"Electric Shock" by Cynthia Graber. Published by Matter. $0.99. Available online and for Kindle, iPad, and others.
by Seth Mnookin
Last spring, Jim Giles and Bobbie Johnson, a pair of British journalists who'd written for everywhere from The New York Times and The Guardian to Economist and Wired, announced their intention to launch Matter. It felt, to many of us in the science-writing racket, like a quixotic effort: Was there really pent-up demand for in-depth, independent reportage that covered breaking news about science within the parameters of long-form non-fiction?

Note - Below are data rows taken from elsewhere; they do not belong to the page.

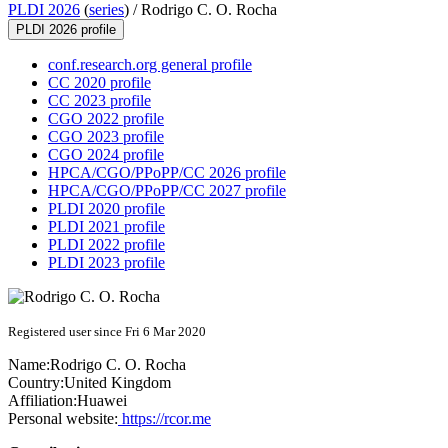
PLDI 2026
(
series
) /
Rodrigo C. O. Rocha
PLDI 2026 profile
conf.research.org general profile
CC 2020 profile
CC 2023 profile
CGO 2022 profile
CGO 2023 profile
CGO 2024 profile
HPCA/CGO/PPoPP/CC 2026 profile
HPCA/CGO/PPoPP/CC 2027 profile
PLDI 2020 profile
PLDI 2021 profile
PLDI 2022 profile
PLDI 2023 profile
Registered user since Fri 6 Mar 2020
Name:
Rodrigo C. O.
Rocha
Country:
United Kingdom
Affiliation:
Huawei
Personal website:
https://rcor.me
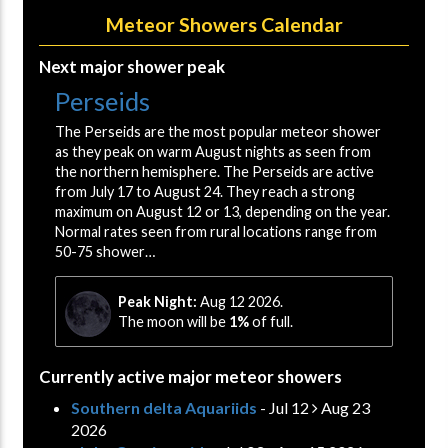
Meteor Showers Calendar
Next major shower peak
Perseids
The Perseids are the most popular meteor shower
as they peak on warm August nights as seen from
the northern hemisphere. The Perseids are active
from July 17 to August 24. They reach a strong
maximum on August 12 or 13, depending on the year.
Normal rates seen from rural locations range from
50-75 shower…
Peak Night:
Aug 12 2026.
The moon will be
1%
of full.
Currently active major meteor showers
Southern delta Aquariids
- Jul 12
Aug 23
2026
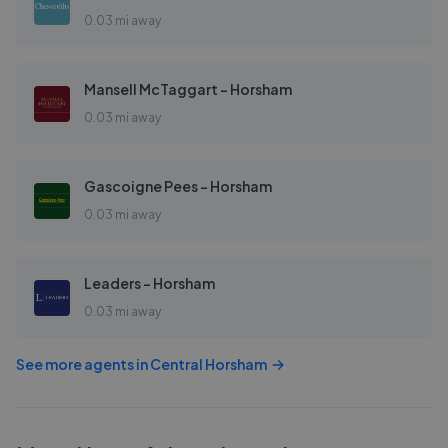
0.03 mi away
Mansell McTaggart - Horsham
0.03 mi away
Gascoigne Pees - Horsham
0.03 mi away
Leaders - Horsham
0.03 mi away
See more agents in
Central Horsham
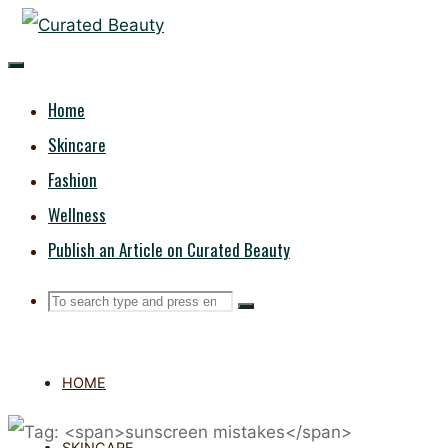
Skip
CURATED
to
content
BEAUTY
Home
Skincare
Fashion
Wellness
Publish an Article on Curated Beauty
Search
Search
Search
for:
HOME
SKINCARE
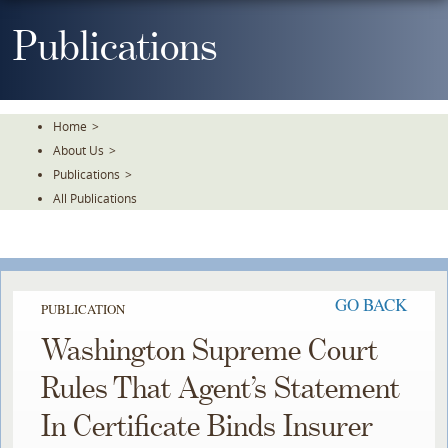
Skip
To
Publications
The
Main
Content
Home
>
About Us
>
Publications
>
All Publications
GO BACK
PUBLICATION
Washington Supreme Court
Rules That Agent’s Statement
In Certificate Binds Insurer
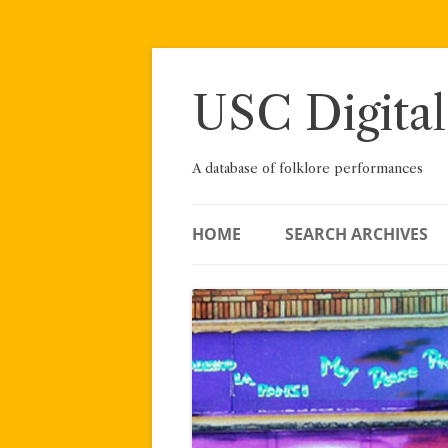
Skip
to
content
USC Digital
A database of folklore performances
HOME
SEARCH ARCHIVES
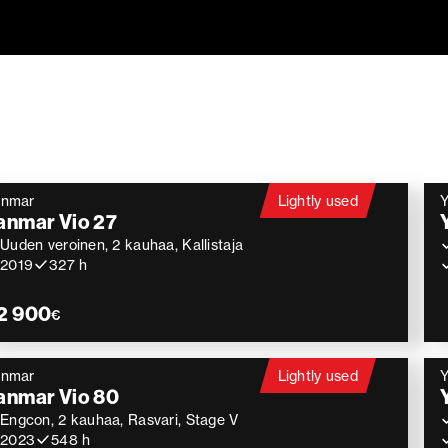
anmar
Lightly used
anmar Vio 27
Uuden veroinen, 2 kauhaa, Kallistaja
2019
327 h
2 900
€
anmar
Lightly used
anmar Vio 80
Engcon, 2 kauhaa, Rasvari, Stage V
2023
548 h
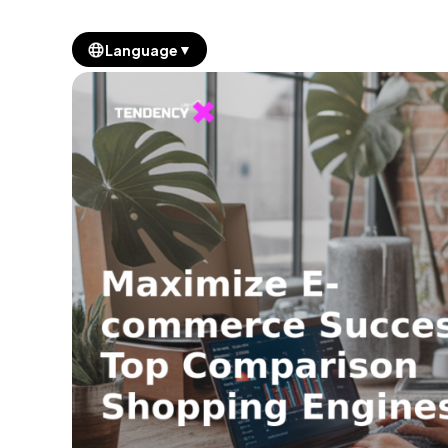
▼
Language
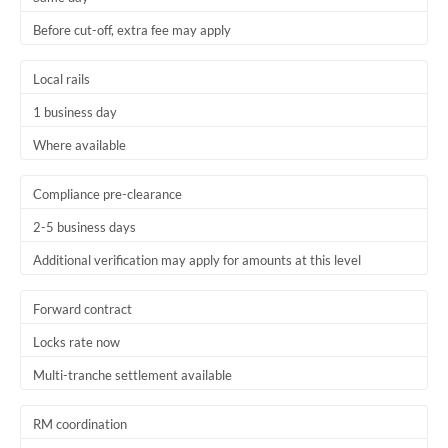
Before cut-off, extra fee may apply
Local rails
1 business day
Where available
Compliance pre-clearance
2-5 business days
Additional verification may apply for amounts at this level
Forward contract
Locks rate now
Multi-tranche settlement available
RM coordination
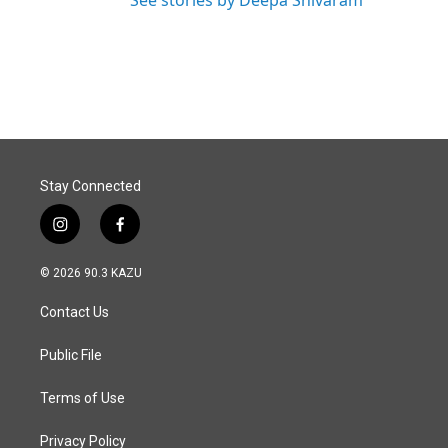
See stories by Deepa Shivaram
Stay Connected
i
f
n
a
s
c
© 2026 90.3 KAZU
t
e
a
b
Contact Us
g
o
r
o
a
k
Public File
m
Terms of Use
Privacy Policy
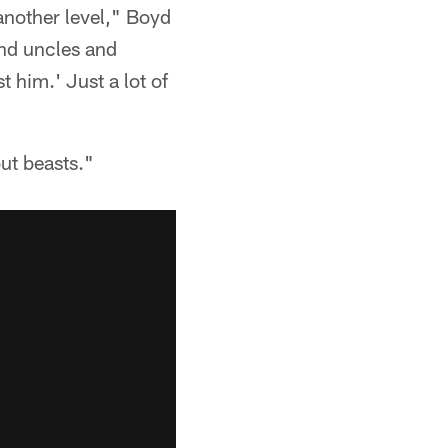
 another level," Boyd
and uncles and
t him.' Just a lot of
ut beasts."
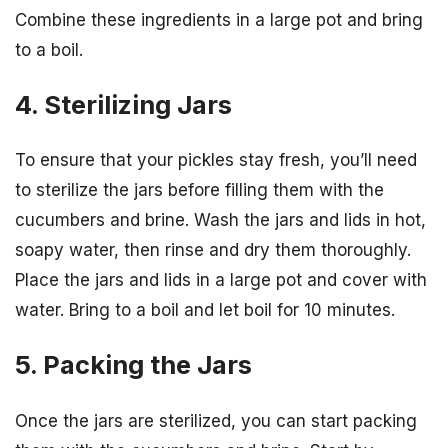
Combine these ingredients in a large pot and bring
to a boil.
4. Sterilizing Jars
To ensure that your pickles stay fresh, you’ll need
to sterilize the jars before filling them with the
cucumbers and brine. Wash the jars and lids in hot,
soapy water, then rinse and dry them thoroughly.
Place the jars and lids in a large pot and cover with
water. Bring to a boil and let boil for 10 minutes.
5. Packing the Jars
Once the jars are sterilized, you can start packing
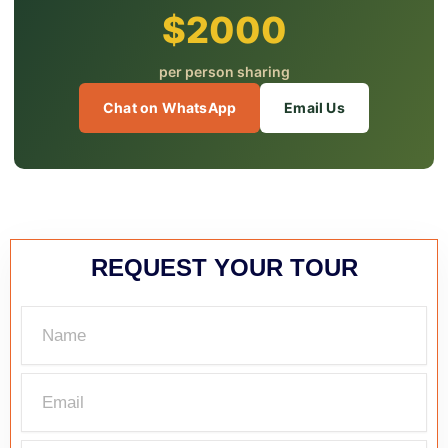
$2000
per person sharing
Chat on WhatsApp
Email Us
REQUEST YOUR TOUR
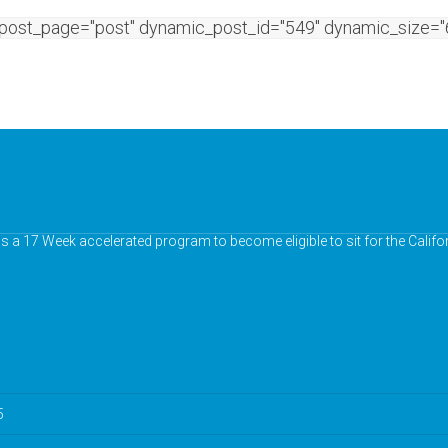
post_page="post" dynamic_post_id="549" dynamic_size="6
chs a 17 Week accelerated program to become eligible to sit for the Calif
5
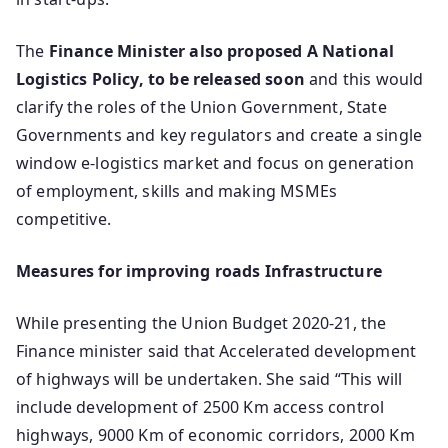
The
Finance Minister also proposed A National
Logistics Policy, to be released soon
and this would
clarify the roles of the Union Government, State
Governments and key regulators and create a single
window e-logistics market and focus on generation
of employment, skills and making MSMEs
competitive.
Measures for improving roads Infrastructure
While presenting the Union Budget 2020-21, the
Finance minister said that Accelerated development
of highways will be undertaken. She said “This will
include development of 2500 Km access control
highways, 9000 Km of economic corridors, 2000 Km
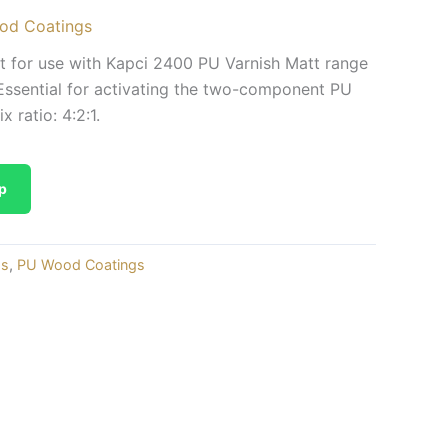
od Coatings
 for use with Kapci 2400 PU Varnish Matt range
ssential for activating the two-component PU
 ratio: 4:2:1.
p
gs
,
PU Wood Coatings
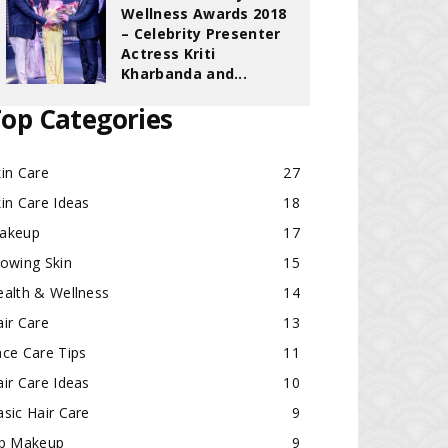
Wellness Awards 2018
– Celebrity Presenter
Actress Kriti
Kharbanda and...
op Categories
in Care
27
in Care Ideas
18
akeup
17
lowing Skin
15
ealth & Wellness
14
ir Care
13
ace Care Tips
11
ir Care Ideas
10
sic Hair Care
9
ip Makeup
9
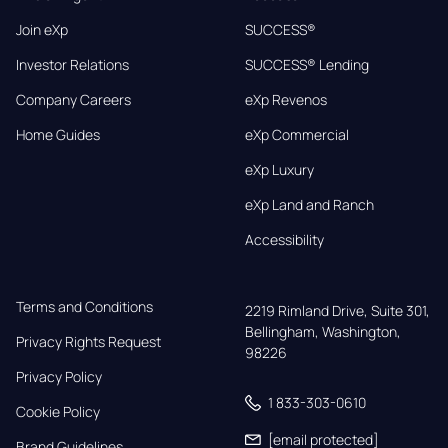
Join eXp
SUCCESS®
Investor Relations
SUCCESS® Lending
Company Careers
eXp Revenos
Home Guides
eXp Commercial
eXp Luxury
eXp Land and Ranch
Accessibility
Terms and Conditions
2219 Rimland Drive, Suite 301,

Bellingham, Washington, 
Privacy Rights Request
98226
Privacy Policy
1 833-303-0610
Cookie Policy
[email protected]
Brand Guidelines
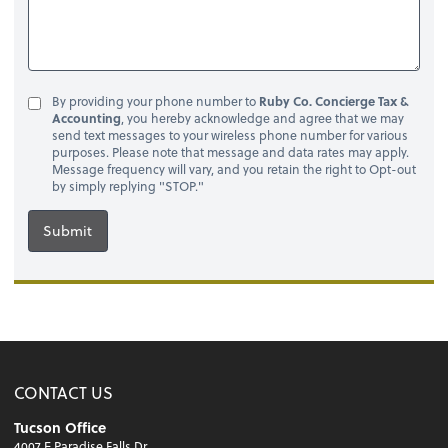
By providing your phone number to
Ruby Co. Concierge Tax &
Accounting
, you hereby acknowledge and agree that we may
send text messages to your wireless phone number for various
purposes. Please note that message and data rates may apply.
Message frequency will vary, and you retain the right to Opt-out
by simply replying "STOP."
Submit
CONTACT US
Tucson Office
4007 E Paradise Falls Dr.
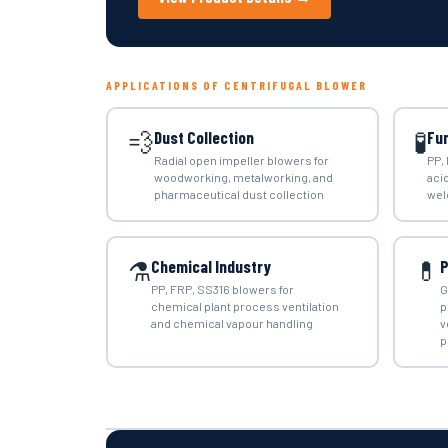
APPLICATIONS OF CENTRIFUGAL BLOWER
💨
🧪
Dust Collection
Fu
Radial open impeller blowers for
PP,
woodworking, metalworking, and
aci
pharmaceutical dust collection
wel
⚗️
💊
Chemical Industry
P
PP, FRP, SS316 blowers for
G
chemical plant process ventilation
p
and chemical vapour handling
v
p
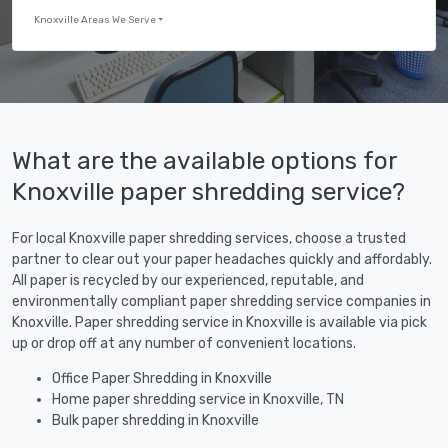
Knoxville Areas We Serve
What are the available options for
Knoxville paper shredding service?
For local Knoxville paper shredding services, choose a trusted
partner to clear out your paper headaches quickly and affordably.
All paper is recycled by our experienced, reputable, and
environmentally compliant paper shredding service companies in
Knoxville. Paper shredding service in Knoxville is available via pick
up or drop off at any number of convenient locations.
Office Paper Shredding in Knoxville
Home paper shredding service in Knoxville, TN
Bulk paper shredding in Knoxville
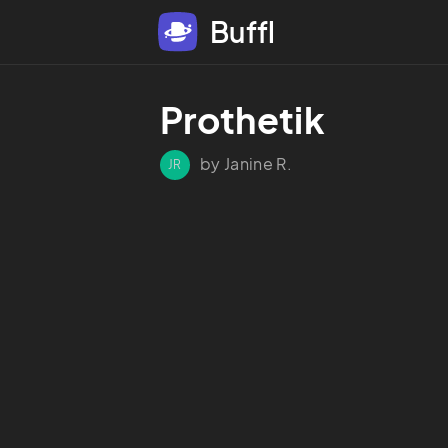
Buffl
Prothetik
by Janine R.
JR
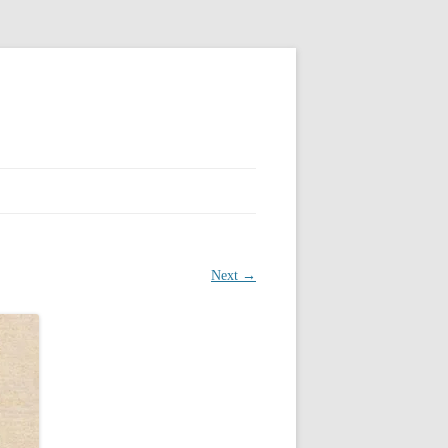
Next →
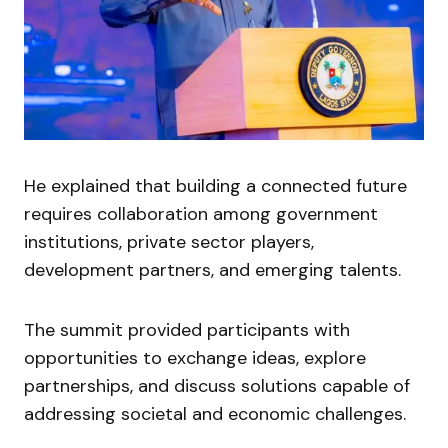
He explained that building a connected future
requires collaboration among government
institutions, private sector players,
development partners, and emerging talents.
The summit provided participants with
opportunities to exchange ideas, explore
partnerships, and discuss solutions capable of
addressing societal and economic challenges.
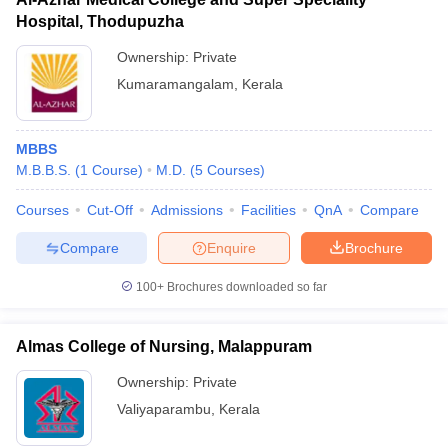
Hospital, Thodupuzha
Ownership:
Private
Kumaramangalam
,
Kerala
MBBS
M.B.B.S.
(
1
Course
)
M.D.
(
5
Courses
)
Courses
Cut-Off
Admissions
Facilities
QnA
Compare
Compare
Enquire
Brochure
100+
Brochures downloaded so far
Almas College of Nursing, Malappuram
Ownership:
Private
Valiyaparambu
,
Kerala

To answer 'yes' to that question required ignoring decades-long secular trends in journalism. Legacy news organizations ranging from CNN to my hometown paper, The Boston Globe, have been jettisoning specialized science reporters since the late 1990s. As profits disappeared and newsroom budgets shrank, "in-depth" projects became rarer and rarer. This is hardly a surprise. Nuanced, investigative reports have always been the equivalent of newsroom money pits: They require (relatively) highly paid reporters and editors, they don't produce a lot of copy relative to the amount of effort needed, and they don't typically deal with subjects advertisers want to be associated with. (Can you think of any companies that'd be eager to pitch their wares alongside this excellent Times series on the abuse of developmentally disabled patients in New York State group homes? Me neither.)